Attached are the slides for the presentation I gave at the Predictive Analytics Summit in Chicago today.
Hi, my name is Josh Laurito: I run the data team at Gawker Media. Thanks for coming to my talk. Since I’m speaking right before lunch, I’ve decided to make sure my talk is extra long and full of pictures of food to torture you with.
Maciej Ceglowski of Pinboard gave an excellent talk last year and made the point that anyone who works with computers learns to fear their capacity to forget.
Like so many things with computers, memory is strictly binary. There is either perfect recall or total oblivion, with nothing in between. It doesn’t matter how important or trivial the information is. The computer can forget anything in an instant. If it remembers, it remembers for keeps.
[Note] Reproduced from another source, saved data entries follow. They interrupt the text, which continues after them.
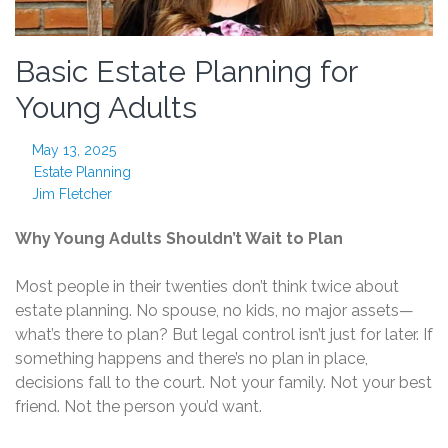
Basic Estate Planning for
Young Adults
May 13, 2025
Estate Planning
Jim Fletcher
Why Young Adults Shouldn’t Wait to Plan
Most people in their twenties don’t think twice about
estate planning. No spouse, no kids, no major assets—
what’s there to plan? But legal control isn’t just for later. If
something happens and there’s no plan in place,
decisions fall to the court. Not your family. Not your best
friend. Not the person you’d want.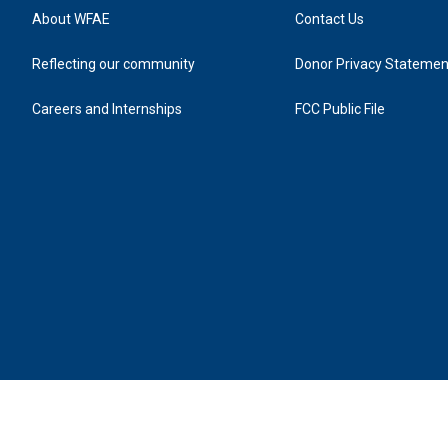
About WFAE
Contact Us
Reflecting our community
Donor Privacy Statemen
Careers and Internships
FCC Public File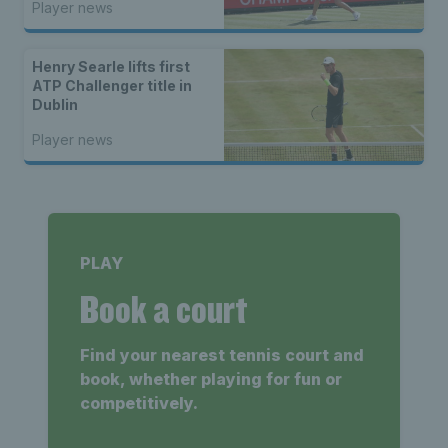
Player news
Henry Searle lifts first
ATP Challenger title in
Dublin
Player news
PLAY
Book a court
Find your nearest tennis court and
book, whether playing for fun or
competitively.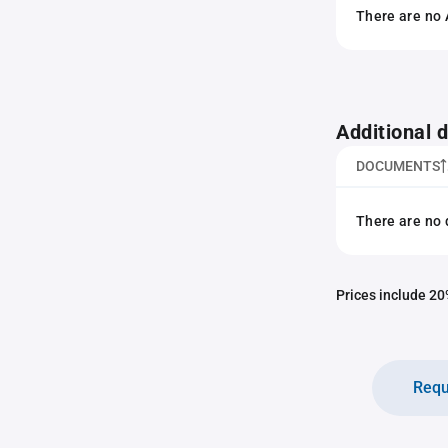
There are no 
Additional
DOCUMENTS
There are no 
Prices include 20%
Requ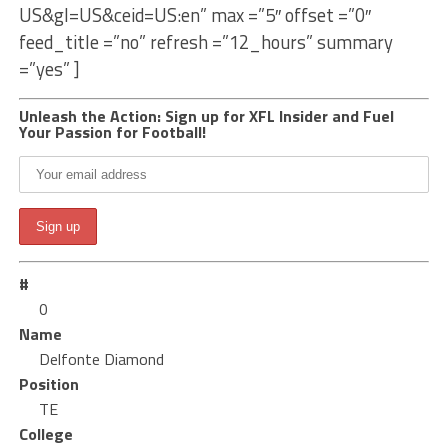
US&gl=US&ceid=US:en” max =”5″ offset =”0″
feed_title =”no” refresh =”12_hours” summary
=”yes” ]
Unleash the Action: Sign up for XFL Insider and Fuel
Your Passion for Football!
#
0
Name
Delfonte Diamond
Position
TE
College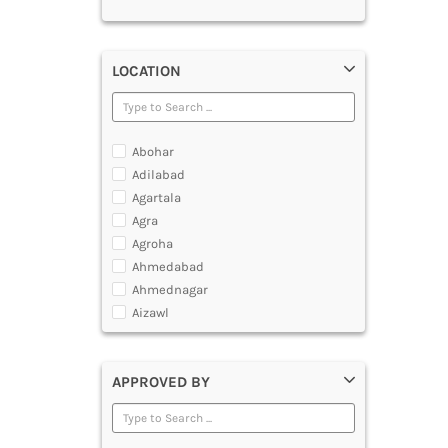
LOCATION
Abohar
Adilabad
Agartala
Agra
Agroha
Ahmedabad
Ahmednagar
Aizawl
Ajmer
Akola
APPROVED BY
Alappuzha
Aligarh
Allahabad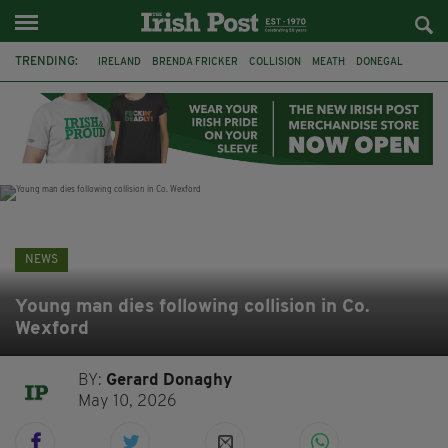
TRENDING:
IRELAND
BRENDA FRICKER
COLLISION
MEATH
DONEGAL
DUBLIN
FUNERAL
BRENDAN GLEESON
JIM SHERIDAN
CORK
WITNESS APPEAL
KPMG
NEWS
Young man dies following collision in Co.
Wexford
BY:
Gerard Donaghy
May 10, 2026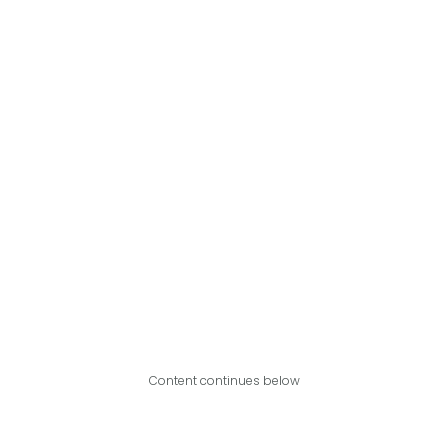
Content continues below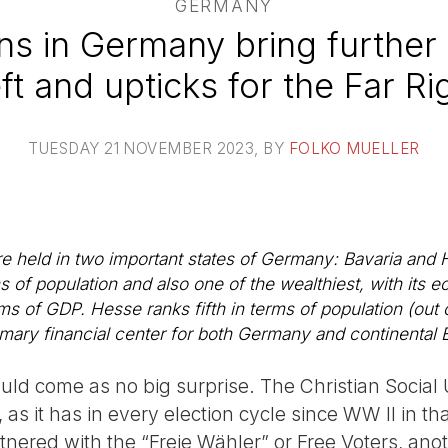
GERMANY
ons in Germany bring further 
ft and upticks for the Far Ri
TUESDAY 21 NOVEMBER 2023
, BY
FOLKO MUELLER
e held in two important states of Germany: Bavaria and 
s of population and also one of the wealthiest, with its
 of GDP. Hesse ranks fifth in terms of population (out o
imary financial center for both Germany and continental 
uld come as no big surprise. The Christian Social 
 as it has in every election cycle since WW II in tha
tnered with the “Freie Wähler” or Free Voters, anoth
Every [analyst] has firsthand experience of accidentally deleting something important. Our folklore as programmers is filled with stories of lost data, failed backups, inadvertently clobbering some vital piece of information, undoing months of work with a single keystroke. We learn to be afraid.
And because we live in a time when storage grows ever cheaper, we learn to save everything, log everything, and keep it forever. You never know what will come in useful. Deleting is dangerous. There are no horror stories—yet—about keeping too much data for too long.
So why do I make the case that we should throw out data? I could appeal to your innate sense of right and wrong, but I imagine most of you think the ends justify the means of data collection. And you’re probably right about a lot of it! I could also try to scare you about the coming doom of regulations and privacy backlash should we continue on our current path especially in the web industry, but the tragedy of the commons is a tragedy for a reason: the incentives right now are structured against individual actors being responsible in their data collection.
I’m going to try to make the case for deleting some of your data on it’s own right. I have three main arguments: your data is costing you more than you think, it’s worth less than what people are telling you, and it’s putting you and your user at risk.
Before I start, let me tell you about how we’ve come to these conclusions at Gawker: a medium sized company in a competitive space. Gawker is a $45 million/year (revenue) business with about 280 employees.
There are two distinct but related sides of the business. The publisher runs 8 blogs (Deadspin, Gawker, Gizmodo, io9, Jezebel, Jalopnik, Kotaku, and Lifehacker) which together generate on the order of 400-500 million pageviews each month. Our publishing platform, called Kinja, is open for public use and is home to one of the most vibrant discussion communities on the web: every month about 100,000 starter posts receive about 1.3 million comments and responses
Not too long ago, the idea of throwing out data on purpose didn’t make sense as a question to ask. The default case was that data got lost or was never stored to begin with. We were working with morsels of data, and much of the data that we had came from surveys and were subject to severe biases. We were working with the best data that we could muster.
But times have changed: and now we’re often struggling with the opposite problem: too much data. The default state is no longer one of data loss, but data being recorded. The oft-cited and probably dubious stat that 90% of all data was created in the last two years is not because people started doing more things in 2013, it’s because the tech to record this information became more broadly available. You could see it in the first day of this conference: in general, yesterday’s talks took for granted that your issue is having too much data that’s difficult to pull insights out of.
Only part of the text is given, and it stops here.